### Page images and extracted text:
==================================================

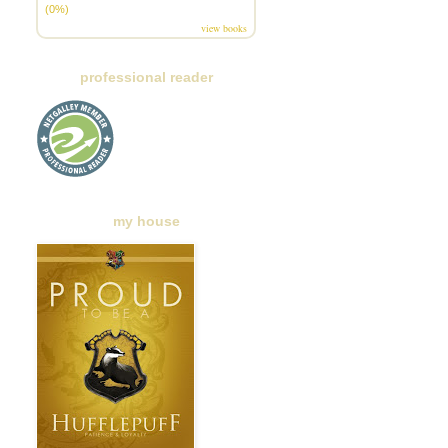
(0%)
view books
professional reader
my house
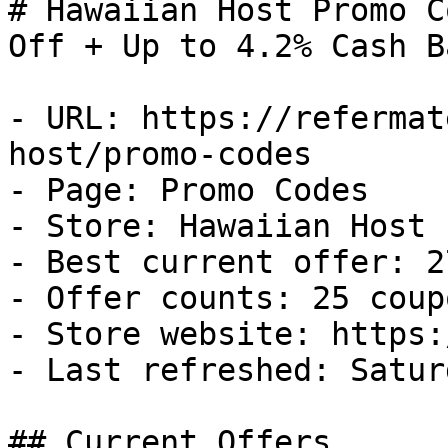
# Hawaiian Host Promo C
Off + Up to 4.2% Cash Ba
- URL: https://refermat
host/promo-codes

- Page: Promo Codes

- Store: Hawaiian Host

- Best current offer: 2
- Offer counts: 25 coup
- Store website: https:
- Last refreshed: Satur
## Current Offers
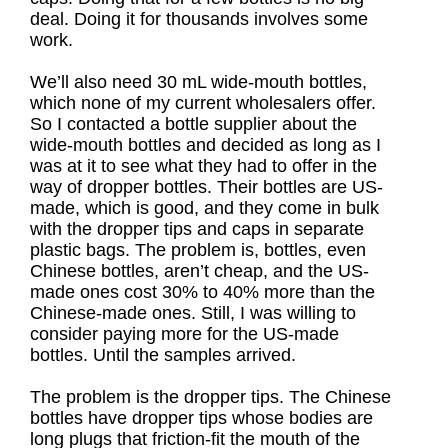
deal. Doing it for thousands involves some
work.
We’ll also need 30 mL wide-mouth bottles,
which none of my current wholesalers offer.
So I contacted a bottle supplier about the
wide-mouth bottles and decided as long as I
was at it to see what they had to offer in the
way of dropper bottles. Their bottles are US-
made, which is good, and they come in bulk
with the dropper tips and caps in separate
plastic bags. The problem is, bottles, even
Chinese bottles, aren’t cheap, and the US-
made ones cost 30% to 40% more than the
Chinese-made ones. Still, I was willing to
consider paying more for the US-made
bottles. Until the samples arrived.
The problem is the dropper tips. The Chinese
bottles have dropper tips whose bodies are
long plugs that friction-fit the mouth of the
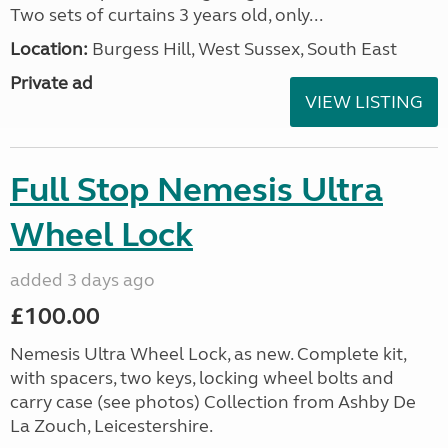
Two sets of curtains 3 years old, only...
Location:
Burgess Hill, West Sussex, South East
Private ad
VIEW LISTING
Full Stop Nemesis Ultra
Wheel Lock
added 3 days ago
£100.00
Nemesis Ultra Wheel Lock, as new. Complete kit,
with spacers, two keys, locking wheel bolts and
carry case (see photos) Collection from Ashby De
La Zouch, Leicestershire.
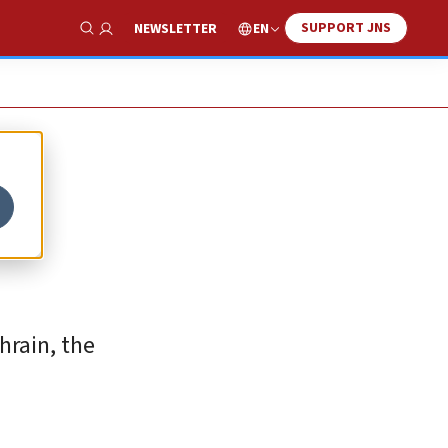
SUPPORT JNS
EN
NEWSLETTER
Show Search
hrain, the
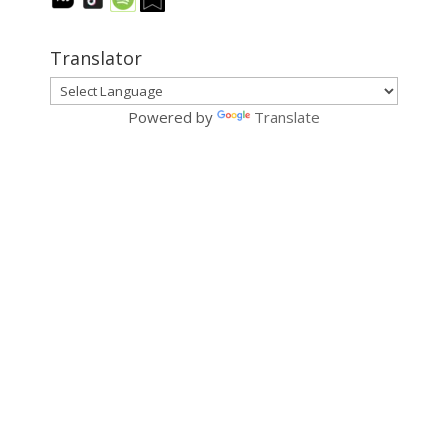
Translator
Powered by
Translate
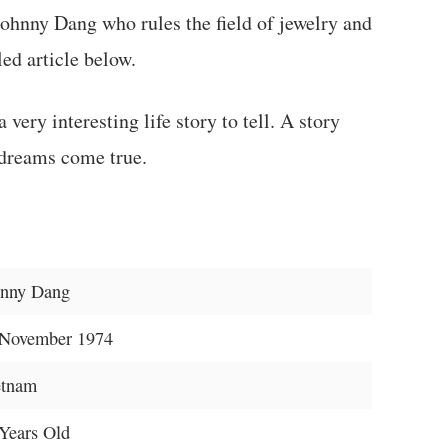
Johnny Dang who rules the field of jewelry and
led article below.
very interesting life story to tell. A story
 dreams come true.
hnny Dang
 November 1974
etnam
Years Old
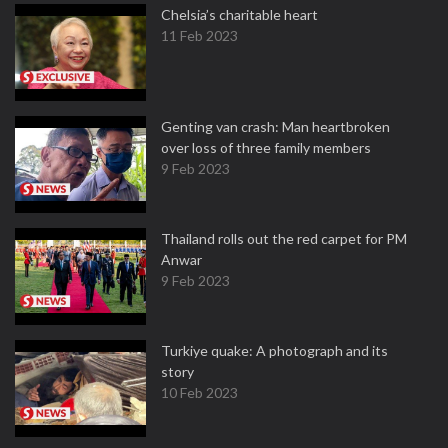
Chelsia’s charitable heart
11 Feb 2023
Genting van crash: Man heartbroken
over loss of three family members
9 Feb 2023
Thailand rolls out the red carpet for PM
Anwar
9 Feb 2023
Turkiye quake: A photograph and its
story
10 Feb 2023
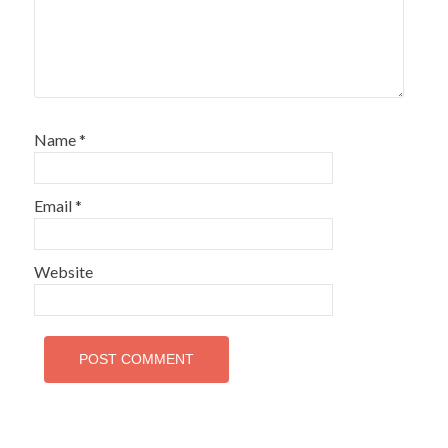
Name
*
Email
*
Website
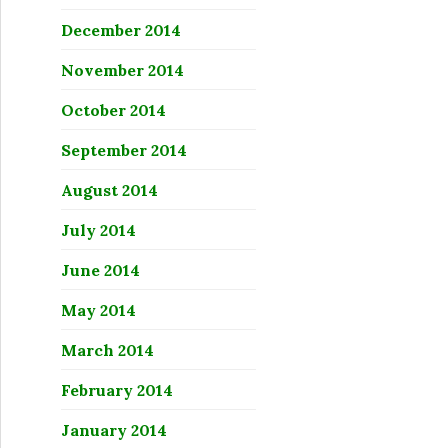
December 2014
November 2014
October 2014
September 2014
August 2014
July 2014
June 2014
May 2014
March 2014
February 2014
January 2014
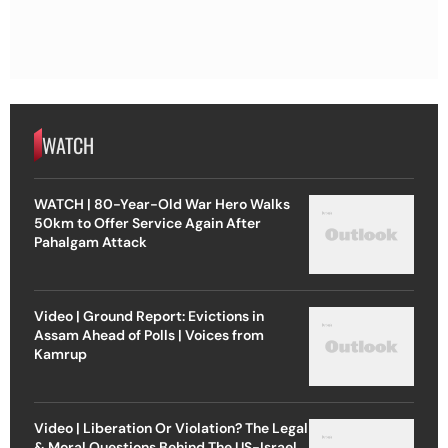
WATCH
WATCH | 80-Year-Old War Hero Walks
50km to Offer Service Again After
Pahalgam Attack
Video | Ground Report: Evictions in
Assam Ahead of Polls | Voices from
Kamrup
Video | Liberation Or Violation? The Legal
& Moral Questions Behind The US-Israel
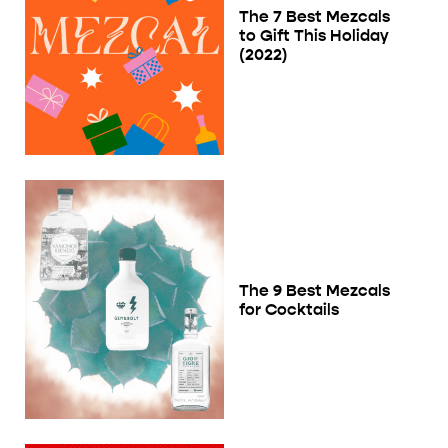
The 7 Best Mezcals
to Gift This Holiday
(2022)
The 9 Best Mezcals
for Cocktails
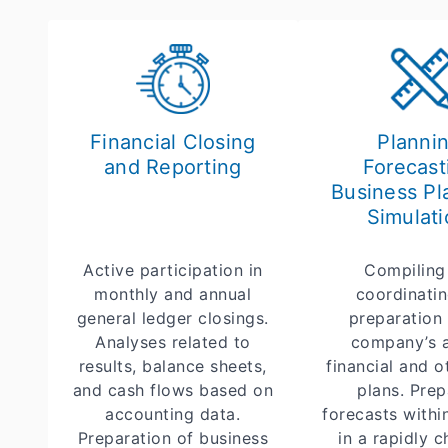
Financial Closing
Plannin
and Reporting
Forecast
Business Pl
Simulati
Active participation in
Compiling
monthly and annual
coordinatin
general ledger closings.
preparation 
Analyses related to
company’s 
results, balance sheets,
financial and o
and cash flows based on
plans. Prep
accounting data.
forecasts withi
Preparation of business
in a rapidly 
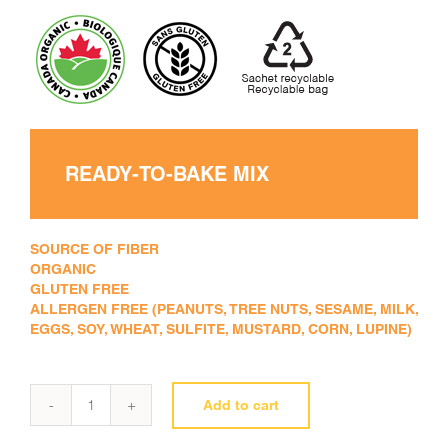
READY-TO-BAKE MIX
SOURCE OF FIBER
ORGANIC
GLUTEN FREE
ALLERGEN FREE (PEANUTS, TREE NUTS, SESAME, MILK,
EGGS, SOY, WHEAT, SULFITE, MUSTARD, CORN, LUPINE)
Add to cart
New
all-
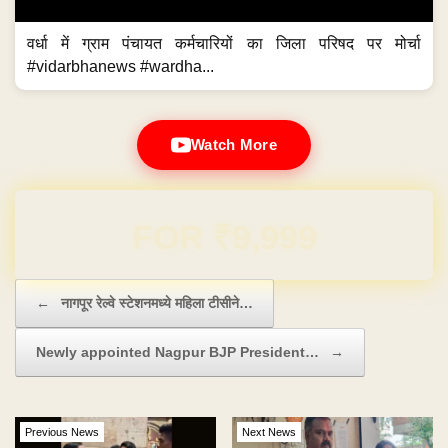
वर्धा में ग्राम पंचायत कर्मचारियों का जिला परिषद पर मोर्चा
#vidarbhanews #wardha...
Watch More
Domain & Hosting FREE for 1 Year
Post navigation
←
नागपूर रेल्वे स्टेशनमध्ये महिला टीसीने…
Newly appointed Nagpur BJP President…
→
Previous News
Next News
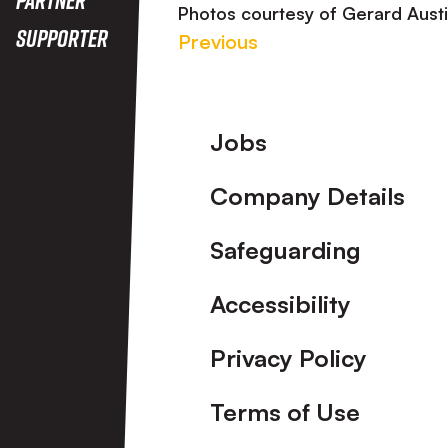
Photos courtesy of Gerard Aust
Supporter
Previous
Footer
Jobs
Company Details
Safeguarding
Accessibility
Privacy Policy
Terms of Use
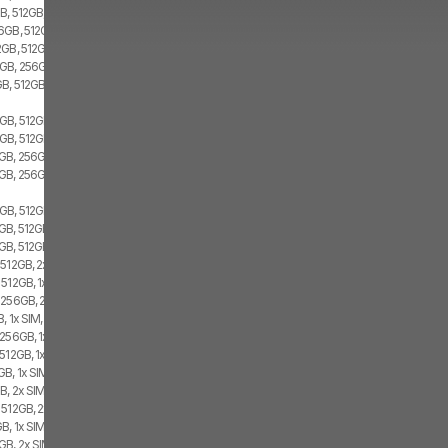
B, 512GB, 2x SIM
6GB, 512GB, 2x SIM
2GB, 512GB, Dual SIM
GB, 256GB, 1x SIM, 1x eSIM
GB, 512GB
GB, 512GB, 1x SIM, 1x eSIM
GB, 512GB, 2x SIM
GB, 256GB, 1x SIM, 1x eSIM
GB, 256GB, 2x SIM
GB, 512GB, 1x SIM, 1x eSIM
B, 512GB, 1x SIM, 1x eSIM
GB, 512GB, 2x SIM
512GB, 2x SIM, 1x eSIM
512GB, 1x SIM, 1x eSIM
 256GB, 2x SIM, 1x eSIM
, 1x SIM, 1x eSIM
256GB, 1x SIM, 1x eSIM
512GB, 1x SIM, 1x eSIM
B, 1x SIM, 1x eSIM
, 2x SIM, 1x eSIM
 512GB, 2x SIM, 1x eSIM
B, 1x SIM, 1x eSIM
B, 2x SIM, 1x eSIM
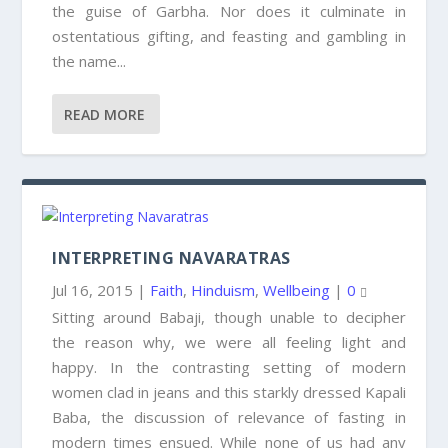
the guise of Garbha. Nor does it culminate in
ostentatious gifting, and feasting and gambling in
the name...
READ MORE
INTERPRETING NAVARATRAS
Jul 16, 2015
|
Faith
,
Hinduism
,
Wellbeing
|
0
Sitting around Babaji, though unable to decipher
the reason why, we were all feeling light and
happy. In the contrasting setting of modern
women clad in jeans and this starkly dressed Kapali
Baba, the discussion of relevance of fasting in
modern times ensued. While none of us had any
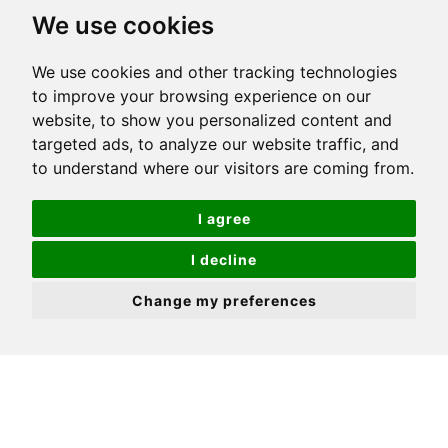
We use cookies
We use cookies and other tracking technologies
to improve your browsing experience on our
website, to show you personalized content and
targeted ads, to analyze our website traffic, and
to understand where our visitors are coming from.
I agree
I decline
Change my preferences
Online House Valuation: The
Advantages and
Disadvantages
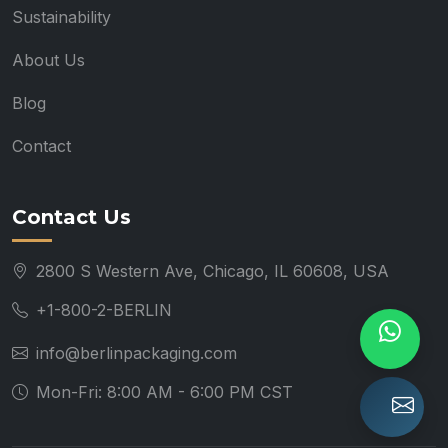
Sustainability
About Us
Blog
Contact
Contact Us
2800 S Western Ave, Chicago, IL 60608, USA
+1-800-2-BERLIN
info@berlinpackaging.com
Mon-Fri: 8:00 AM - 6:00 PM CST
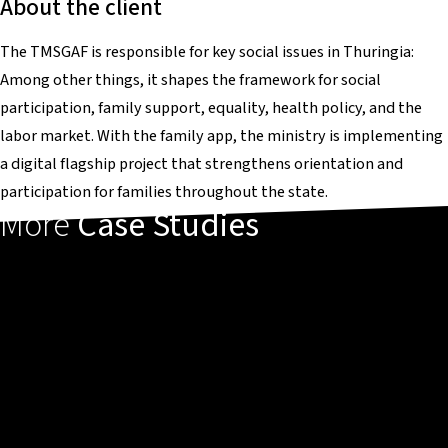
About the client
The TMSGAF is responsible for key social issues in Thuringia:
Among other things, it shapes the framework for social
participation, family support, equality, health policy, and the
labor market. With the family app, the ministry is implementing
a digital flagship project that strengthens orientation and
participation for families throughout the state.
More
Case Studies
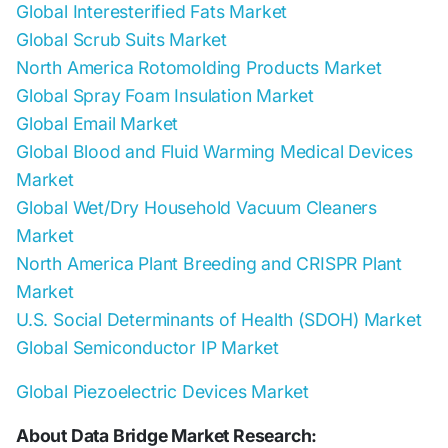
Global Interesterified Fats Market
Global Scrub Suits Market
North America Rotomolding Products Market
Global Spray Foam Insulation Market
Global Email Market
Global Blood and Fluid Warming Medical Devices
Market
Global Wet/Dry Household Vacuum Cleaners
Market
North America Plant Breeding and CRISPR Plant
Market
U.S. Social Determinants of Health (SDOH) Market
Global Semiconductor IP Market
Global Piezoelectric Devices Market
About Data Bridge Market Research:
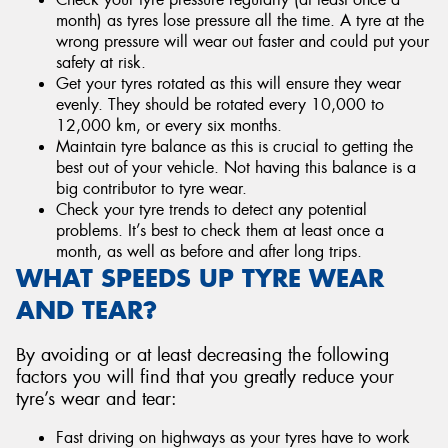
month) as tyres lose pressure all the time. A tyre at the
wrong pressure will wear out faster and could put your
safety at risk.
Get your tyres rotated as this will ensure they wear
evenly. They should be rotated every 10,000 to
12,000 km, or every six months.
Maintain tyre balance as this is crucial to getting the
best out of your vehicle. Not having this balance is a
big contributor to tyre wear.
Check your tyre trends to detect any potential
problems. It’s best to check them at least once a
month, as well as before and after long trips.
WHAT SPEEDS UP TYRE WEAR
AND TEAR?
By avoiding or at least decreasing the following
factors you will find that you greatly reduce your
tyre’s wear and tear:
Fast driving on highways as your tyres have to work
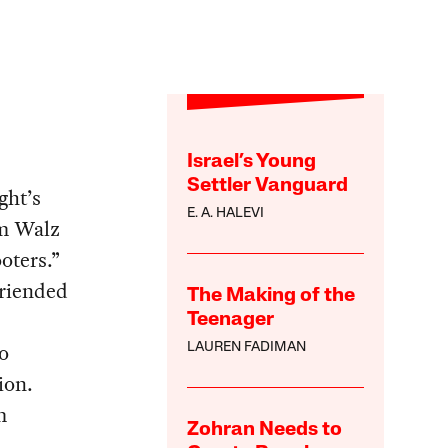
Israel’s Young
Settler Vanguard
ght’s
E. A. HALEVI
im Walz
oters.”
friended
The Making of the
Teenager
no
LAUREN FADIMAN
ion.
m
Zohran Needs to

==================================================

Look through the entries, and return every line that the word "Mezcals" appears in.

### EXERCISE OUTPUT:
The 7 Best Mezcals
The 9 Best Mezcals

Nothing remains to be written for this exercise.